Fatiha suresi genel olarak diğer tüm surelerle bağlantılı olsa da, onun Bakara suresiyle özel bir ilişkisi vardır. Bilindiği gibi Fatiha suresinde “Bizi doğru yola ilet” şeklinde bir dua öğretilmiştir. İşte Bakara suresi bu duanın kabul edildiğini anlatmaktadır. Çünkü Bakara suresi Hz. İbrahim’in bir duasından bahseder. O Rabbine şöyle dua etmişti: “Ey Rabbimiz,! Aralarından, onlara Senin ayetlerini okuyacak, Kitab’ı ve hikmeti öğretecek, onları tertimiz kılacak bir peygamber gönder. Şüphesiz her şeyden üstün ve Hikmet sahibi olan ancak Sensin.”
(Bakara ayet 130)
Hz. İbrahim’in duasında “onlara Ayetlerini okusun” “Kitabı” ve “Hikmeti” öğretsin ve onları “arındırsın” gibi ifadeler, Fatiha’daki o büyük duaya uygun ve kapsamlı bir cevaptır.
Konu:
Bakara suresinin ilk başında “Bu mükemmel bir kitaptır, onda hiç şüphe yoktur” buyurulmuştur. Bundan dolayı bazı kimseler Kuran’ı Kerim’in Bakara suresiyle başladığını söylerler. Aslında Fatiha, Kur’an’ın ayrılmaz bir parçasını oluşturmakla birlikte, onun minyatürü olup bağımsız ve kendine özgü bir konuma sahiptir (15:88). Bu uzun surenin konusu 130. ayette özetlenmiştir. Bu ayet, Hz.İbrahim’in, Mekkeliler arasından; birincisi onlara Allah’ın ayetlerini okuyacak; ikincisi dünyaya mükemmel şeriat yasalarını içeren bir Kutsal Kitap verecek; üçüncüsü bu yasaların altında yatan hikmeti açıklayacak; dördüncüsü ise yaşamlarında tam bir manevi dönüşüm sağlayarak onları tüm dünyaya liderlik etmeye uygun, büyük, güçlü bir ümmet haline getirecek ilkeleri ve davranış kurallarını öğretecek bir Peygamber göndermesi için Allah’a yalvardığı bir duayı içerir.

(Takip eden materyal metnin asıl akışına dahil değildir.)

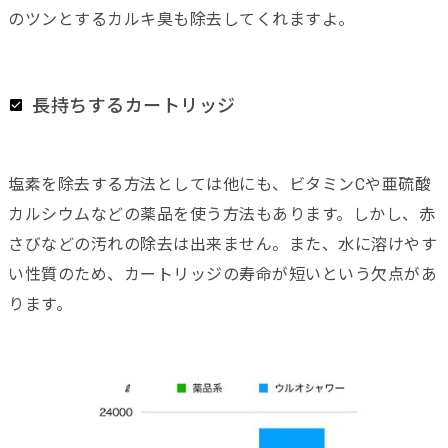
のツンとするカルキ臭も除去してくれますよ。
長持ちするカートリッジ
塩素を除去する方法としては他にも、ビタミンCや亜硫酸
カルシウムなどの薬品を使う方法もあります。しかし、赤
さびなどの汚れの除去は出来ません。また、水に溶けやす
い性質のため、カートリッジの寿命が短いという欠点があ
ります。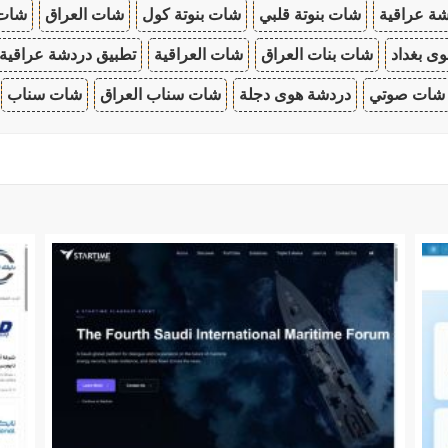
ة عراقية
شات بنوتة قلبي
شات بنوتة كول
شات العراق
شات
ى بغداد
شات بنات العراق
شات العراقية
تطبيق دردشة عراقية
شات صوتي
دردشة هوى دجلة
شات سناب العراق
شات سناب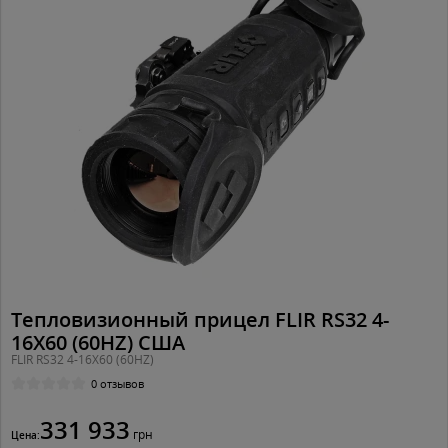
Тепловизионный прицел FLIR RS32 4-
16X60 (60HZ) США
FLIR RS32 4-16X60 (60HZ)
0 отзывов
331 933
грн
Цена: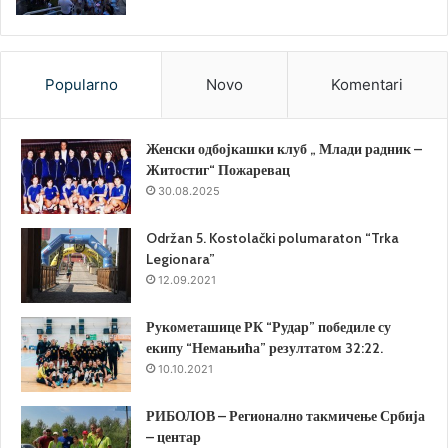
Popularno
Novo
Komentari
Женски одбојкашки клуб „ Млади радник –
Житостиг“ Пожаревац
30.08.2025
Održan 5. Kostolački polumaraton “Trka
Legionara”
12.09.2021
Рукометашице РК “Рудар” победиле су
екипу “Немањића” резултатом 32:22.
10.10.2021
РИБОЛОВ – Регионално такмичење Србија
– центар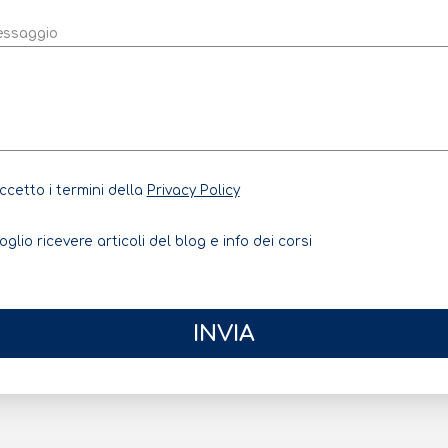
ssaggio
ccetto i termini della
Privacy Policy
oglio ricevere articoli del blog e info dei corsi
INVIA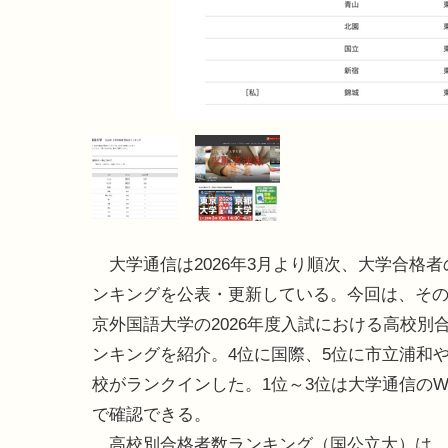
大学通信は2026年3月より順次、大学合格者
ンキングを公表・更新している。今回は、そ
京外国語大学の2026年度入試における高校別
ンキングを紹介。4位に国際、5位に市立浦和や
校がランクインした。1位～3位は大学通信のW
で確認できる。
高校別合格者数ランキング（国公立大）は、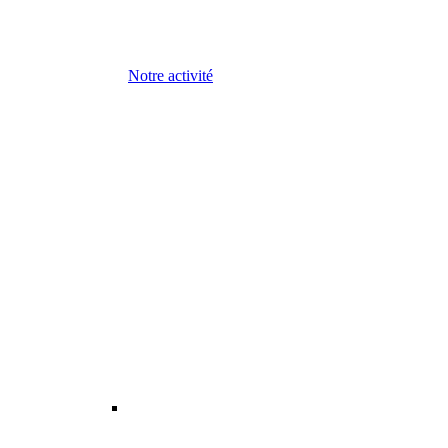
Notre activité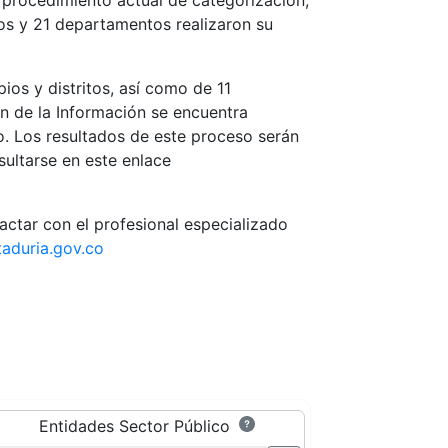
l procedimiento actual de categorización,
ios y 21 departamentos realizaron su
ios y distritos, así como de 11
n de la Información se encuentra
io. Los resultados de este proceso serán
ultarse en este enlace
actar con el profesional especializado
taduria.gov.co
Entidades Sector Público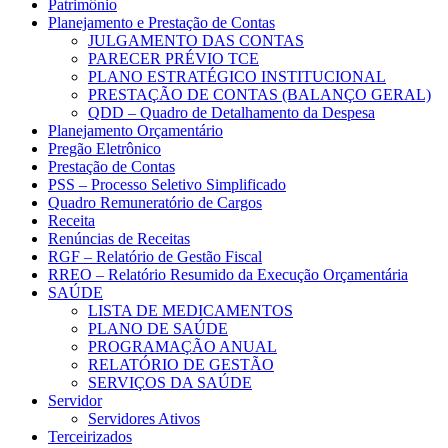
Patrimônio
Planejamento e Prestação de Contas
JULGAMENTO DAS CONTAS
PARECER PRÉVIO TCE
PLANO ESTRATÉGICO INSTITUCIONAL
PRESTAÇÃO DE CONTAS (BALANÇO GERAL)
QDD – Quadro de Detalhamento da Despesa
Planejamento Orçamentário
Pregão Eletrônico
Prestação de Contas
PSS – Processo Seletivo Simplificado
Quadro Remuneratório de Cargos
Receita
Renúncias de Receitas
RGF – Relatório de Gestão Fiscal
RREO – Relatório Resumido da Execução Orçamentária
SAÚDE
LISTA DE MEDICAMENTOS
PLANO DE SAÚDE
PROGRAMAÇÃO ANUAL
RELATÓRIO DE GESTÃO
SERVIÇOS DA SAÚDE
Servidor
Servidores Ativos
Terceirizados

Hz.İbrahim’in uğruna dua ettiği dört büyük amaç, Bakara suresinde onun duadaki sırasına göre incelenmiştir. Surenin ilk 168 ayeti “Ayetler öğretecek” kısmını beyan etmektedir. Daha sonra 169. ayetten 243. ayete kadar ”Kitap” ve “Hikmet”ten bahsetmektedir. En son olarak ‘toplumsal ilerleme araçları 244 -287. ayete kadar ele alınmıştır. “Ayetlerin okunması” ifadesine gelince; bundan kasıt Peygamber Efendimiz’in doğruluğuna dair delillerdir. ‘Kitap ve Hikmet’in öğretilmesi’ konusu ise; surede ortaya konan şeriat kanunlarına ve bunların altında yatan hikmetlerinin açıklanmasıdır. Son olarak İbrahim’in duasında bahsedilen manevi değişim konusuna açıklık getirilerek bir ümmetin uyanışına yol açan ilkelere atıfta bulunulmaktadır.

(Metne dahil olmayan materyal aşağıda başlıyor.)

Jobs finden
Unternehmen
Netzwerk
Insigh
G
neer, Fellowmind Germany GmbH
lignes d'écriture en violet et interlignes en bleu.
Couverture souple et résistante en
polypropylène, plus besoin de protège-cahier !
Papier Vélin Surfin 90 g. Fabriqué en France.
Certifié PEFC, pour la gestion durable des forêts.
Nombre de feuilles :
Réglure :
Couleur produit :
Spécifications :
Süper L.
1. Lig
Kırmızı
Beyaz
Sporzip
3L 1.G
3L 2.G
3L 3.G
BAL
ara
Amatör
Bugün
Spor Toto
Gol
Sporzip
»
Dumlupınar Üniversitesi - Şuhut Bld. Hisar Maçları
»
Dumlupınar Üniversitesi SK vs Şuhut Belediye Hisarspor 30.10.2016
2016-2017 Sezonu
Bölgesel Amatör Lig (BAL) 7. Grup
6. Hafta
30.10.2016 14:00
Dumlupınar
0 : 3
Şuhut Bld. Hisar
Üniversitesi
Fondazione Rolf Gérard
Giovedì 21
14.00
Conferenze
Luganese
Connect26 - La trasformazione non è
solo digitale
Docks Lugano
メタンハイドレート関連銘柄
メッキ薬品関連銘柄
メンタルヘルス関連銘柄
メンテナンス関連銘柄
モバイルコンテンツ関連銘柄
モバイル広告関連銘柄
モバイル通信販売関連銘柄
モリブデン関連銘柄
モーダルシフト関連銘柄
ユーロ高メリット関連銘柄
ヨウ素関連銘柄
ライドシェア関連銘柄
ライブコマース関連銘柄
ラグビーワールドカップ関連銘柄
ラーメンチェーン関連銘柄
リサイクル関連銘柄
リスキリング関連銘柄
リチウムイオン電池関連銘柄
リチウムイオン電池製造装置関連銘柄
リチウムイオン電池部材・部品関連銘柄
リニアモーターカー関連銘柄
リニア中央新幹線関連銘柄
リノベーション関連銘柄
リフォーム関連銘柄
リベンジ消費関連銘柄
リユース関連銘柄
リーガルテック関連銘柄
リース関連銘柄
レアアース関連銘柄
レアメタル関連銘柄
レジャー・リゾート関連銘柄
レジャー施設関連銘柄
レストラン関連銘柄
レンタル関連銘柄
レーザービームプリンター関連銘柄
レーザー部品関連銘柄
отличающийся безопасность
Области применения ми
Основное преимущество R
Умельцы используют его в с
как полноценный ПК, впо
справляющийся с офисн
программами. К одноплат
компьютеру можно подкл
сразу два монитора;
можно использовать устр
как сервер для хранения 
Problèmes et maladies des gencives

Bu surenin 40 bölümü ve 287 ayeti vardır. Sure “Allah”, “Vahiy” ve “Ahiret” gibi üç temel inanç ile birlikte “Namaz” ve “ Zekat” gibi iki pratik emirle başlar. Geri kalanı ise bu ilkelerin ve emirlerin ayrıntıları ve açıklamalarıdır.
Fatiha suresindeki “Hidayet Duası”na yanıt olarak Kur’an; daha önce vahyedilmiş olan Kutsal Kitaplarda bulunan tüm gerçekleri ve onların içermediği çok daha fazlasını ihtiva eden mükemmel bir yasa sunup aynı zamanda insanı manevi yüceliğin en yüksek zirvesine yönlendirir. Bu surenin ikinci bölümü, sözde imanı yani kalpte derin kökleri olmayan imanı kınamakta ve reddetmektedir.
Surenin üçüncü bölümüne gelince; bu bölüm Kuran’ın doğruluğunun kıstaslarını ve kriterlerini ortaya koyar. O bu konuyu anlatırken fiziksel evrende işleyen evrim sürecine dikkat çeker ve buna paralel olarak bu sürecin manevi alemde de geçerli olduğunu açıklar. Daha sonra bu manevi zincirin ilk halkası olan, Allah’ın kendi iradesini açıkladığı ilk insan Hz.Adem’den söz edilmektedir.